Dmytro Kułeba – ekshumacje ofiar zbrodni wołyńskiej
Dalej ukraiński minister spraw zagranicznych wręcz zrównał rzeź z wysiedleniem. Stwierdził bowiem, że upamiętnienie powinno być obustronne:
Mówi Pani o ekshumacjach (…) Nie mamy problemu z kontynuacją ekshumacji, mamy tylko taki wniosek do rządu w Polsce, żeby też upamiętniać Ukraińców, chcemy, żeby to było dwustronne.
Zasugerował też, że przypominanie o zbrodni wołyńskiej to rosyjska prowokacja:
A jeżeli nasza relacja miałaby być zdominowana przez emocje no to znaleźlibyśmy się w takim miejscu, w którym Rosja by wygrywała. Są prowokacje właśnie w obszarze historii, które są organizowane przez Rosję.
I zaapelował:
Myślę, że zostawmy historię historykom, a przyszłość budujmy razem. Przyszłość niech będzie dla Was.
Oburzenie po wypowiedzi ukraińskiego ministra
Słowa Dmytro Kułeby wywołały ogromne oburzenie:
Akcja Wisła była delikatną, nieadekwatną odpowiedzią na największe zwyrodnienie w historii ludzkości – rzeź wołyńską.

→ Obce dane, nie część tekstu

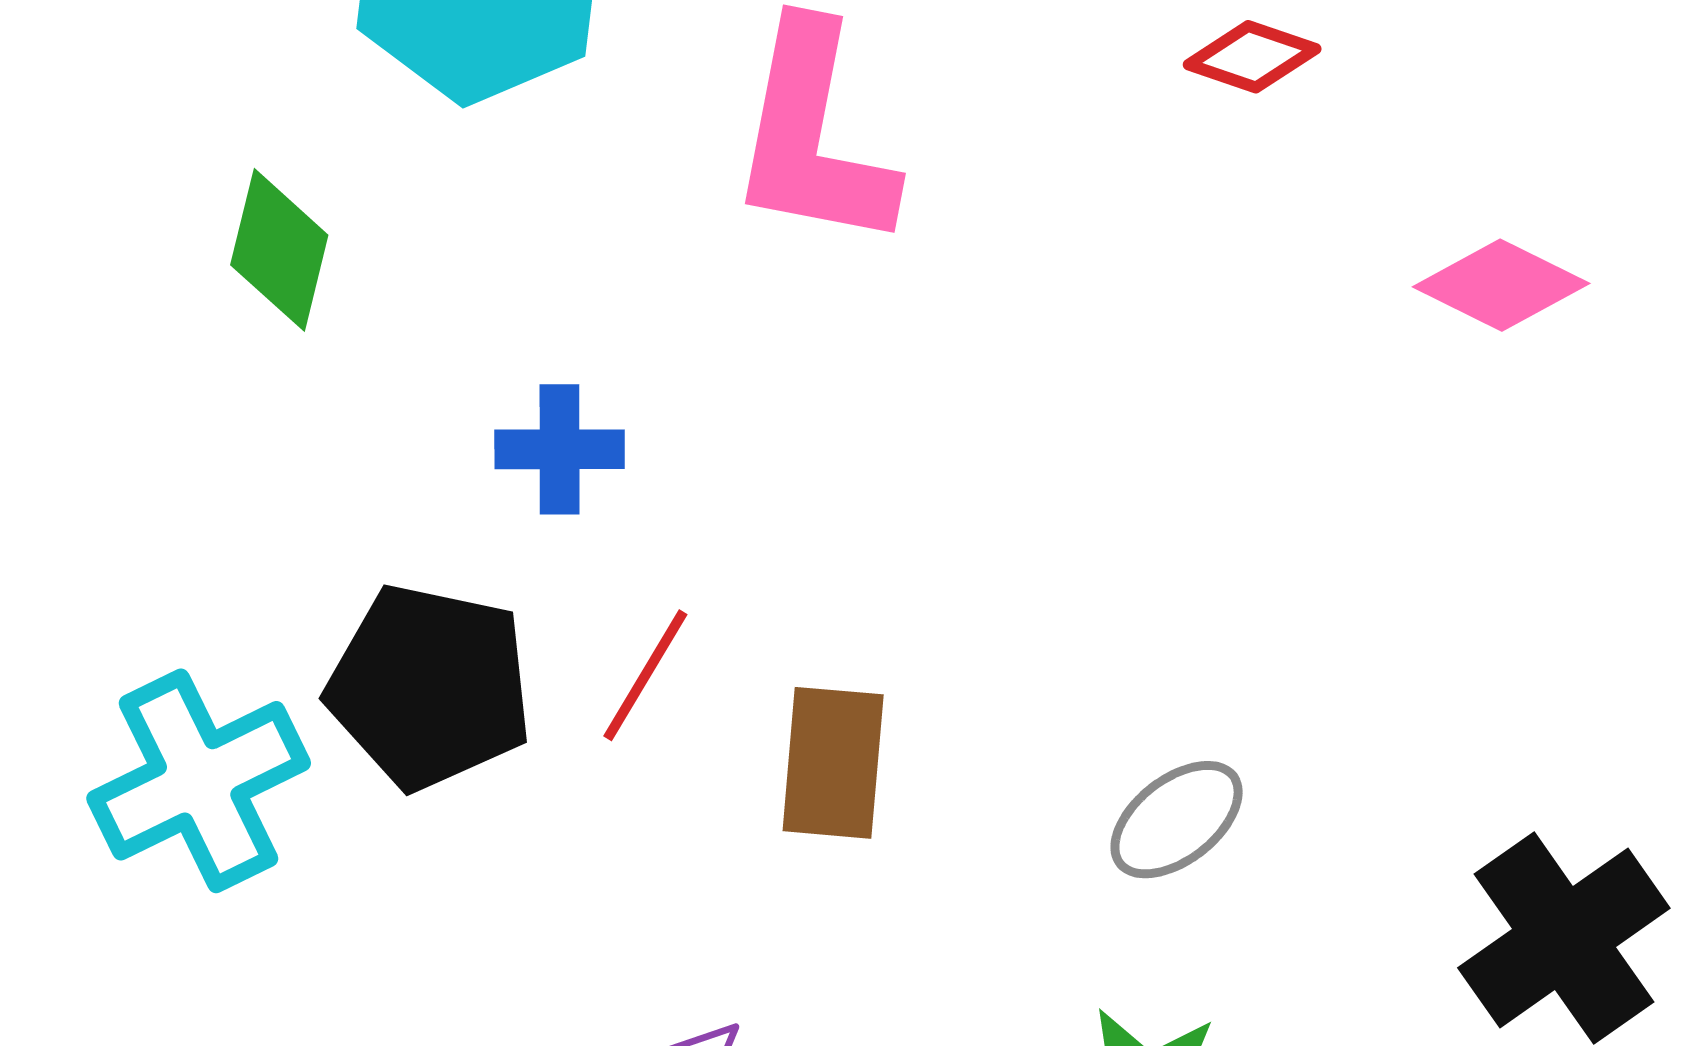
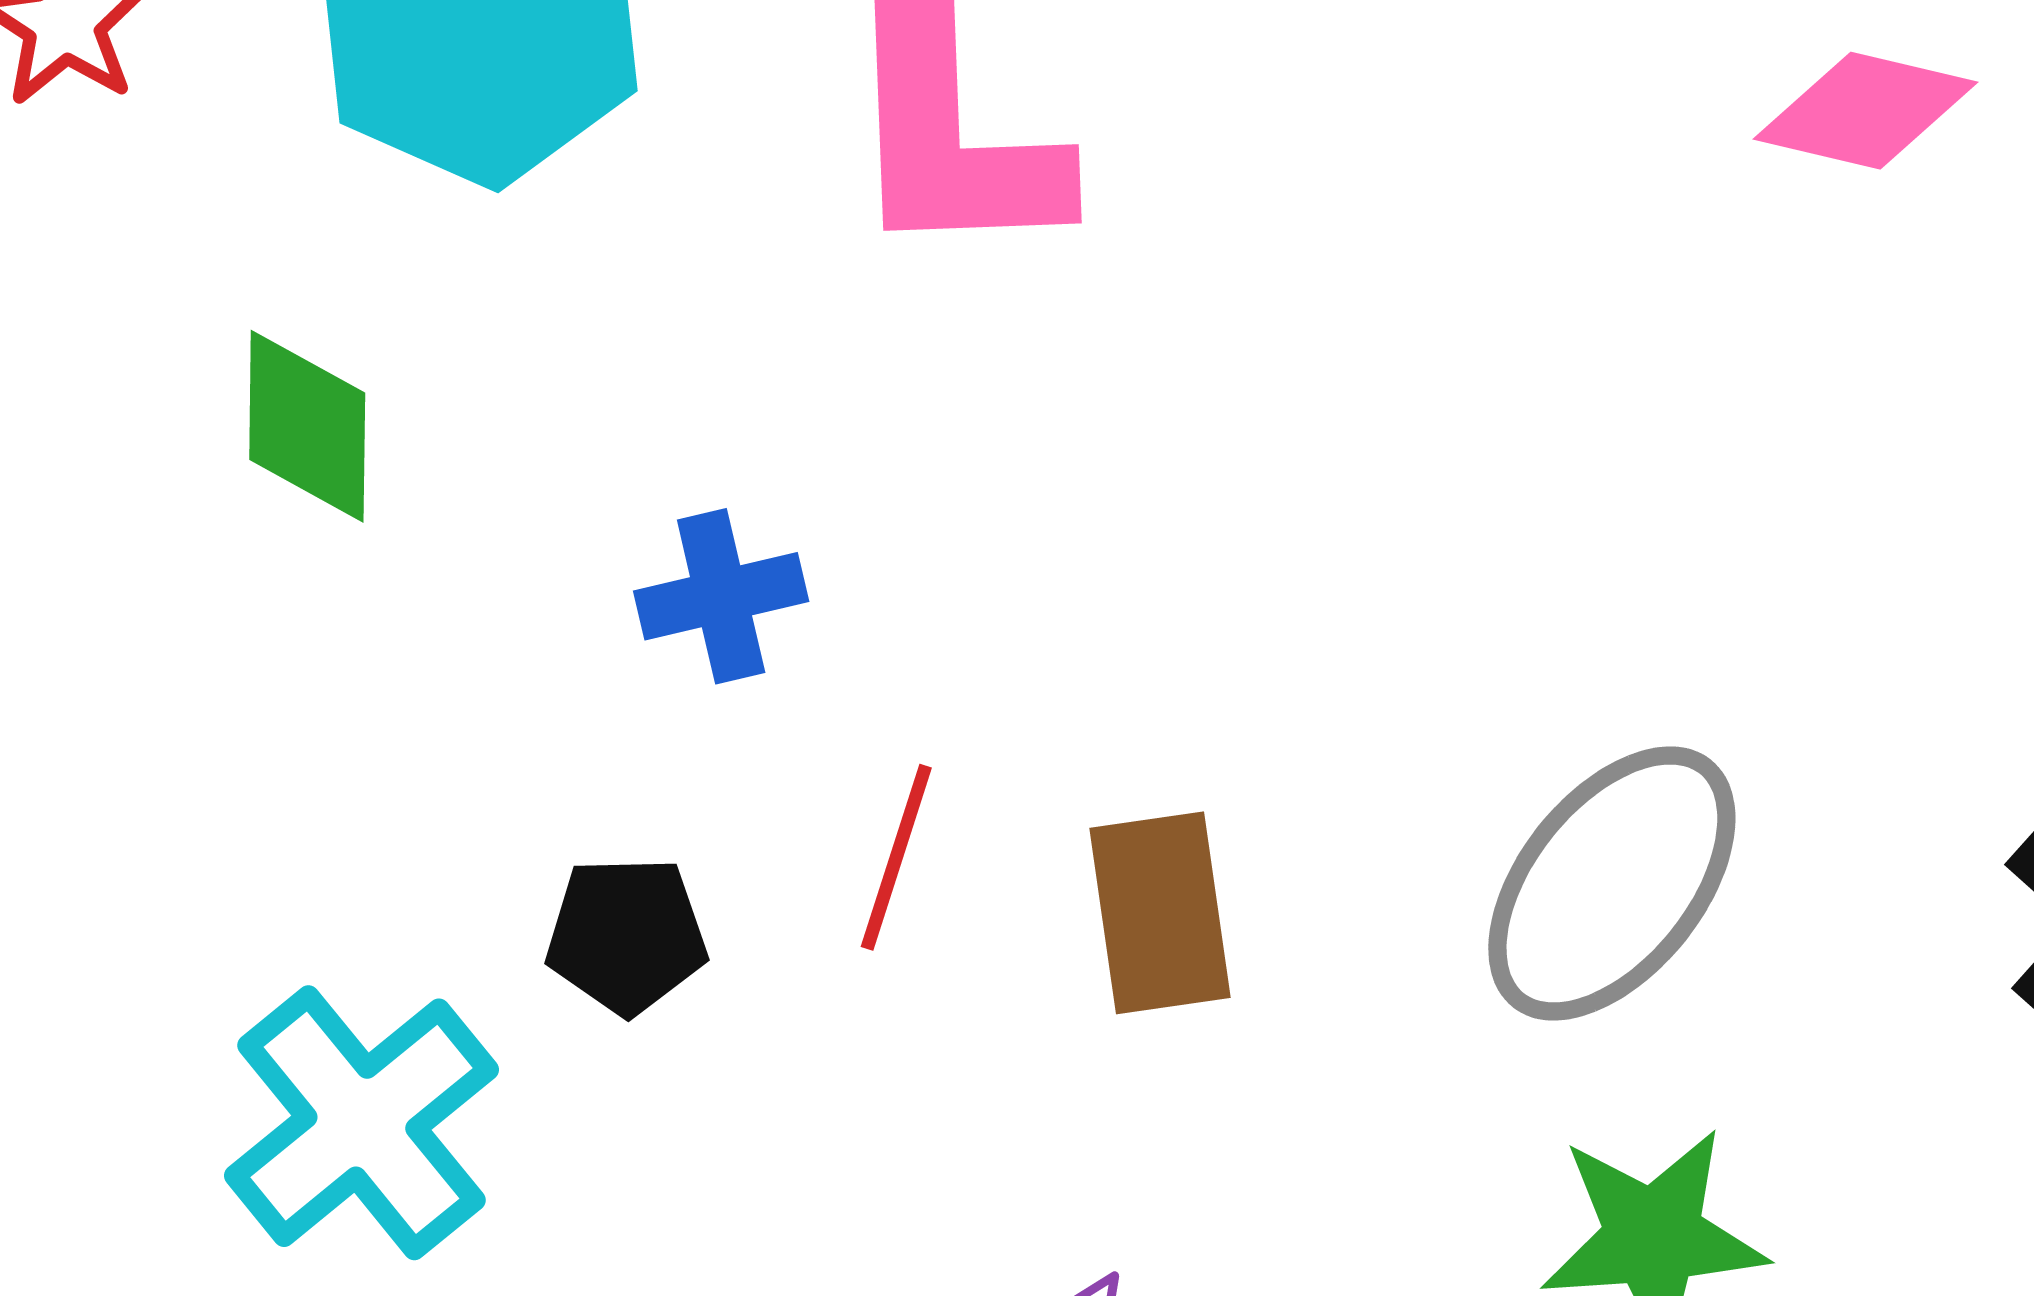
black pentagon: (430, 687) -> (627, 935), size x0.6
gray ellipse: (1177, 820) -> (1612, 884), size x1.6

To bezczelny porównuje akcje wisła z takim ludobójstwem zabijania kobiet i dzieci w tak bestialski sposób.
Wniosek końcowy dla relacji polsko-ukraińskich. Być razem zjednoczeni w walce ze wspólnym wrogiem Rosją (bzdury i pranie mózgów) ,a nic innego nas nie łączy. Wyraźnie wybrzmialo , ze polskie racje są „g” warte
Porównanie nabijania dzieci na płoty czy zabijania siekierami kobiet i dzieci na Wołyniu do akcji WISŁA może brutalnej ale jednak akcji przesiedleńczej jest niepoważne. Nie widzę po stronie Ukrainy pojednania raczej chęć wykorzystania Polski.
– czytamy pod nagraniem na youtube.
Poniżej całe spotkanie oraz wycinek z wypowiedzią Dmytro Kułeby.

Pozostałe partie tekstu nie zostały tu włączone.